Arm Strength/Throwing Motion: 2.0 out of 5 stars
He doesn’t have the speed on his throws that some of the other quarterbacks in this class have, but he has an ultra-fast release, which is almost just as good. It seems the ball comes out of his hands very well with just a flick of the wrist. I was disappointed with his performance at the Combine, as it seemed like he was aiming his throws instead of just throwing the football. His arm strength isn’t great, but it’s also not as bad as some think. His mechanics can use some real work, as he stands too upright and will be caught flat-footed in the pocket quite a bit. He also needs to put his body into his throws more often, and it’s the reason his velocity is so hit-or-miss.
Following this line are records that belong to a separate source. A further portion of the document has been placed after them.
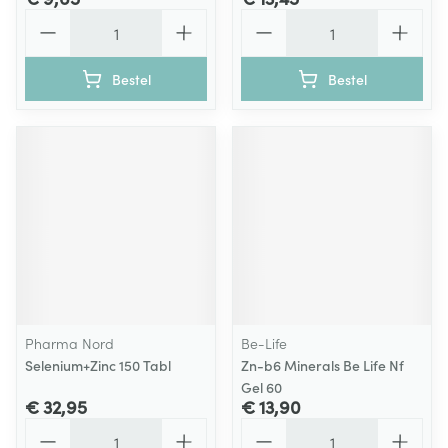
Aantal
Aantal
Bestel
Bestel
Pharma Nord
Be-Life
Selenium+Zinc 150 Tabl
Zn-b6 Minerals Be Life Nf
Gel 60
€ 32,95
€ 13,90
Aantal
Aantal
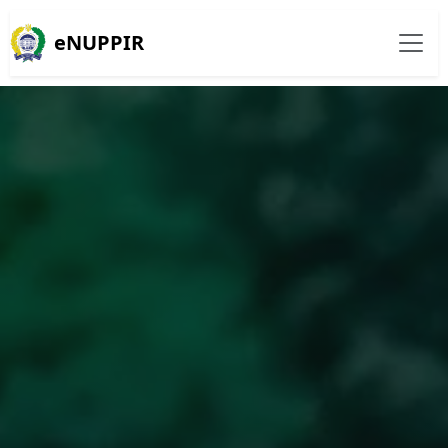
eNUPPIR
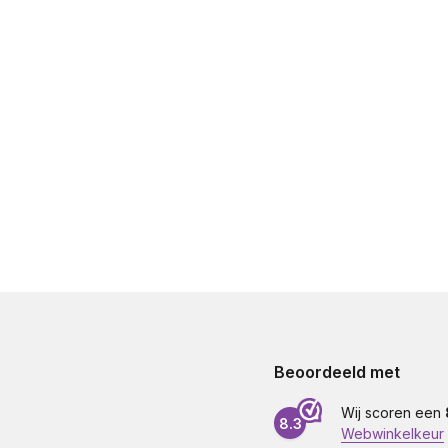
Beoordeeld met
Wij scoren een
8.3
Webwinkelkeur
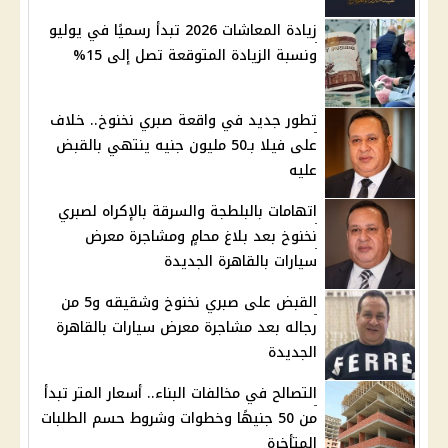
زيادة المعاشات 2026 تبدأ رسميًا في يوليو
ونسبة الزيادة المتوقعة تصل إلى 15%
تطور جديد في واقعة صبري نخنوخ.. خلاف
على فيلا بـ50 مليون جنيه ينتهي بالقبض
عليه
اتهامات بالبلطجة والسرقة بالإكراه لصبري
نخنوخ بعد بلاغ محامٍ ومشاجرة معرض
سيارات بالقاهرة الجديدة
القبض على صبري نخنوخ وشقيقه و5 من
رجاله بعد مشاجرة معرض سيارات بالقاهرة
الجديدة
التصالح في مخالفات البناء.. أسعار المتر تبدأ
من 50 جنيهًا وخطوات وشروط حسم الطلبات
المتأخرة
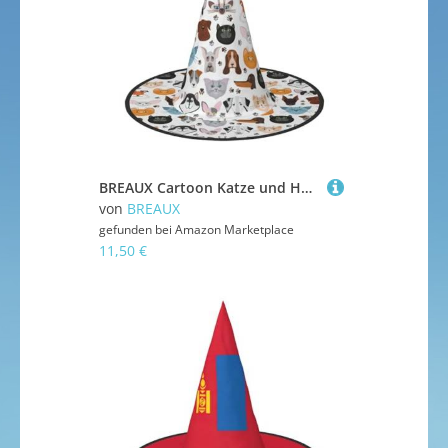
BREAUX Cartoon Katze und Hund Druck Halloween Hexe und Zauberer Hut Hexenkostüm für Themendekoration Halloween Party
von
BREAUX
gefunden bei
Amazon Marketplace
11,50 €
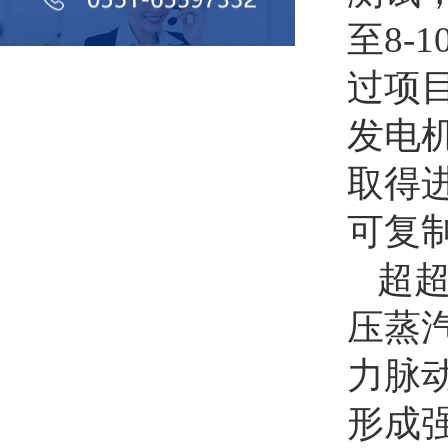
至8-
过项
发电
取得
可复
超
压蒸
力脉
形成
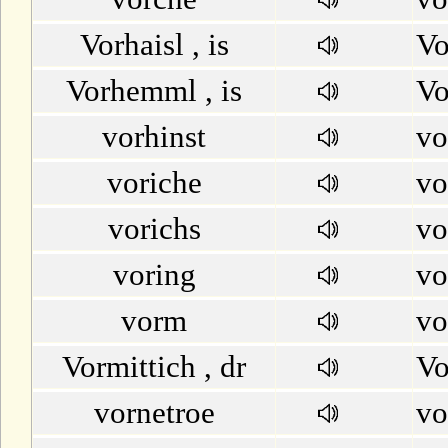
Vorhaisl , is
Vo
Vorhemml , is
Vo
vorhinst
vo
voriche
vo
vorichs
vo
voring
vo
vorm
vo
Vormittich , dr
Vo
vornetroe
vo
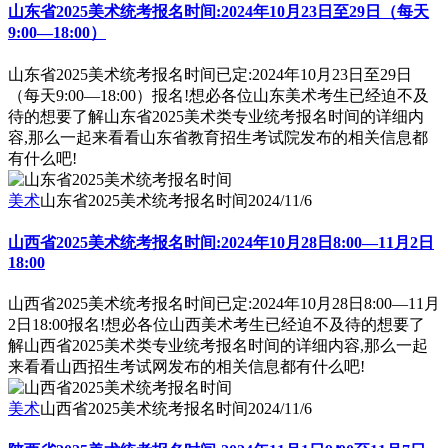
山东省2025美术统考报名时间:2024年10月23日至29日（每天
9:00—18:00）
山东省2025美术统考报名时间已定:2024年10月23日至29日
（每天9:00—18:00）报名!想必各位山东美术考生已经迫不及
待的想要了解山东省2025美术类专业统考报名时间的详细内
容,那么一起来看看山东省教育招生考试院发布的相关信息都
有什么吧!
美术
山东省2025美术统考报名时间
2024/11/6
山西省2025美术统考报名时间:2024年10月28日8:00—11月2日
18:00
山西省2025美术统考报名时间已定:2024年10月28日8:00—11月
2日18:00报名!想必各位山西美术考生已经迫不及待的想要了
解山西省2025美术类专业统考报名时间的详细内容,那么一起
来看看山西招生考试网发布的相关信息都有什么吧!
美术
山西省2025美术统考报名时间
2024/11/6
Accuracy: 2.0 out of 5 stars
He’s been getting better, so we’ll give him that. Similar to Josh Allen, Jackson has a lot of different looks when throwing the ball. You’ll see him leaning back at times, then standing straight up other times. You’ll see him throw flat-footed, then you’ll see him jumping while throwing. Every now and then you’ll see him step into a throw and it looks like a laser comes out. All of these inconsistencies lead to accuracy issues. With a quarterback who possesses the escapability that Jackson does, you’d think he’d be able to create solid angles and set up his throws a bit more. Accuracy isn’t something that can be taught, but he can become much better in this department if he fixes the inconsistencies in his mechanics. One area of concern, however, is that he appears to lack touch on the ball, and that’s something that doesn’t come easy.
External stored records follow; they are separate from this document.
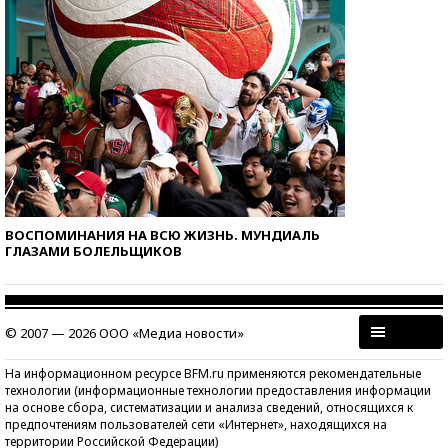
ВОСПОМИНАНИЯ НА ВСЮ ЖИЗНЬ. МУНДИАЛЬ
ГЛАЗАМИ БОЛЕЛЬЩИКОВ
© 2007 — 2026 ООО «Медиа новости»
На информационном ресурсе BFM.ru применяются рекомендательные
технологии (информационные технологии предоставления информации
на основе сбора, систематизации и анализа сведений, относящихся к
предпочтениям пользователей сети «Интернет», находящихся на
территории Российской Федерации)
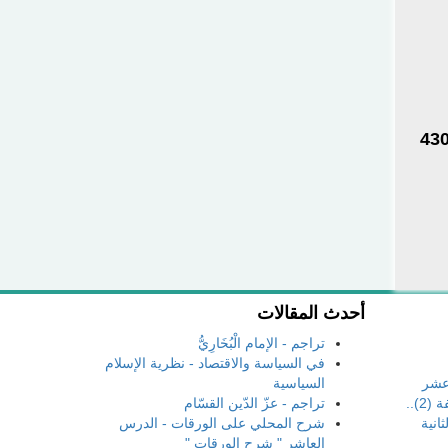
ب فقه اللغة لأبي منصور عبد الملك بن محمد بن إسماعيل الثعالبي النيسابوري رحمه الله تعالى(350-430
أحدث المقالات
تراجم - الإمام الْبُخَارِيُّ
في السياسة والاقتصاد - نظرية الإسلام
 عشر
السياسية
)..
تراجم - عزّ الدّين القسّام
انية
شرح المحلي على الورقات - الدرس
العاشر " شرح الورقات "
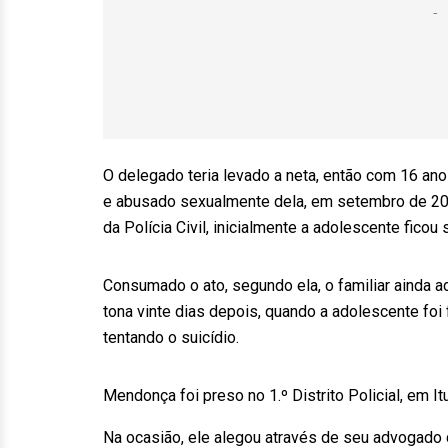
O delegado teria levado a neta, então com 16 ano
e abusado sexualmente dela, em setembro de 201
da Polícia Civil, inicialmente a adolescente fico
Consumado o ato, segundo ela, o familiar ainda ad
tona vinte dias depois, quando a adolescente foi f
tentando o suicídio.
Mendonça foi preso no 1.º Distrito Policial, em Itu
Na ocasião, ele alegou através de seu advogado 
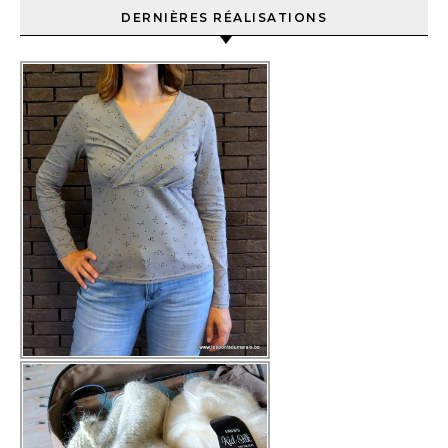
DERNIÈRES RÉALISATIONS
Mobility: 5.0 out of 5 stars
You think Cam Newton is elusive for a quarterback? We haven’t seen a quarterback with the moves of Jackson since Michael Vick, and that’s saying something. He’s built like a wide receiver at 6-foot-2 and 216 pounds but moves like a third-down back. His ability to spin out of contact is remarkable and you can’t help but feel bad for the defender trying to chase him down. His moves aren’t telegraphed and he’ll juke a defender in the open field similar to the way Vick used to. This is the part of Jackson’s game you have no doubt about – he’s special when moving around the field. If he were to start all 16 games at quarterback, there’s little doubt in my mind that he’d total 800-plus yards on the ground. If you have a creative offensive coordinator, he’s going to bring out some special things in Jackson’s game.
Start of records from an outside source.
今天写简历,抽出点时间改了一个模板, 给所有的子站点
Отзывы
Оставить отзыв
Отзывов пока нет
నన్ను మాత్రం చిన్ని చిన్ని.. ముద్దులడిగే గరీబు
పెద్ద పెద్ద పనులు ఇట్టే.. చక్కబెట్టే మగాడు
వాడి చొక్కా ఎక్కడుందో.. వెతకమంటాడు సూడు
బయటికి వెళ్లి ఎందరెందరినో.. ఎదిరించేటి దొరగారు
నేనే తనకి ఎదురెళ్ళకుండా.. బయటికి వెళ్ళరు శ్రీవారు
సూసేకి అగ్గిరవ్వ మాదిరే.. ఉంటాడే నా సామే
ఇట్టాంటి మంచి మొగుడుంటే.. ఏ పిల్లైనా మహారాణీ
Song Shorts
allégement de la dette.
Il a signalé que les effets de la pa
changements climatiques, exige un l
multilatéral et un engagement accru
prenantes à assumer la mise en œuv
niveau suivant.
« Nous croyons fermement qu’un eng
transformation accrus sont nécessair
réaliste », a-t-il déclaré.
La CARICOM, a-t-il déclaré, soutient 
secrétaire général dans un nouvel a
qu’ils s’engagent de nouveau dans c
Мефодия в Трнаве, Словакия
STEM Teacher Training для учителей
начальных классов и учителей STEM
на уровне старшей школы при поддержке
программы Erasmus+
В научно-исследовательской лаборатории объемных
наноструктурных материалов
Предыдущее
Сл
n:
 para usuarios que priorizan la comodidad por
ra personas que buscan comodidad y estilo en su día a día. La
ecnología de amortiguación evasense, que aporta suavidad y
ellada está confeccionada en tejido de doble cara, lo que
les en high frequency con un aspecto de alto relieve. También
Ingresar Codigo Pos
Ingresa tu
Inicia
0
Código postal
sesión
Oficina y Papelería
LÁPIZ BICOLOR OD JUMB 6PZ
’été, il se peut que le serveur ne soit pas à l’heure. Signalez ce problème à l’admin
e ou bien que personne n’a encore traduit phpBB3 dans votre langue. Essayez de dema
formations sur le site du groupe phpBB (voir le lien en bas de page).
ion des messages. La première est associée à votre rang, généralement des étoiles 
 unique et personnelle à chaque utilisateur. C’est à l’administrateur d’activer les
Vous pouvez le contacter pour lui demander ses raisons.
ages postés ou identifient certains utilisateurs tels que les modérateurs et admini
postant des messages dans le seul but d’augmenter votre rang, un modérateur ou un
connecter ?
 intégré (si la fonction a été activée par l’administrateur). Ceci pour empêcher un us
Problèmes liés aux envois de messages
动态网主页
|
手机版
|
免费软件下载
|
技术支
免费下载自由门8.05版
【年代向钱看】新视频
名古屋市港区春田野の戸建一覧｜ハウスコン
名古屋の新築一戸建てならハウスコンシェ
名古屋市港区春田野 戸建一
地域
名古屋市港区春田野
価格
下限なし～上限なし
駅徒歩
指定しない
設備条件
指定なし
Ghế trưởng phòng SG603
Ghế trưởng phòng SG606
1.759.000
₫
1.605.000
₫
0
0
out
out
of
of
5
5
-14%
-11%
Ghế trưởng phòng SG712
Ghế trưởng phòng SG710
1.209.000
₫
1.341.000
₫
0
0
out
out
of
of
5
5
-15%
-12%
Pocket Awareness: 4.0 out of 5 stars
Another area of Jackson’s game that’s top-notch, as he feels pressure and reacts to it relatively quickly. The fact that he’s so slippery allows him to evade pass-rushers at the last second. The NFL is going to come a lot faster, but the way he maneuvers the pocket is a lot like the way Vick used to. The slight knock to him here is that he’ll go through the first few progressions and if he doesn’t find anyone, he’ll just take off running, even if there’s no pressure. But I’d argue that it’s better for him to have that internal clock and take off rather than wait too long and take a big hit. Jackson knows how to manipulate defenders to make them think he’s going one way, only to spin back around to the weak side to give him some room. His awareness is one of his strengths.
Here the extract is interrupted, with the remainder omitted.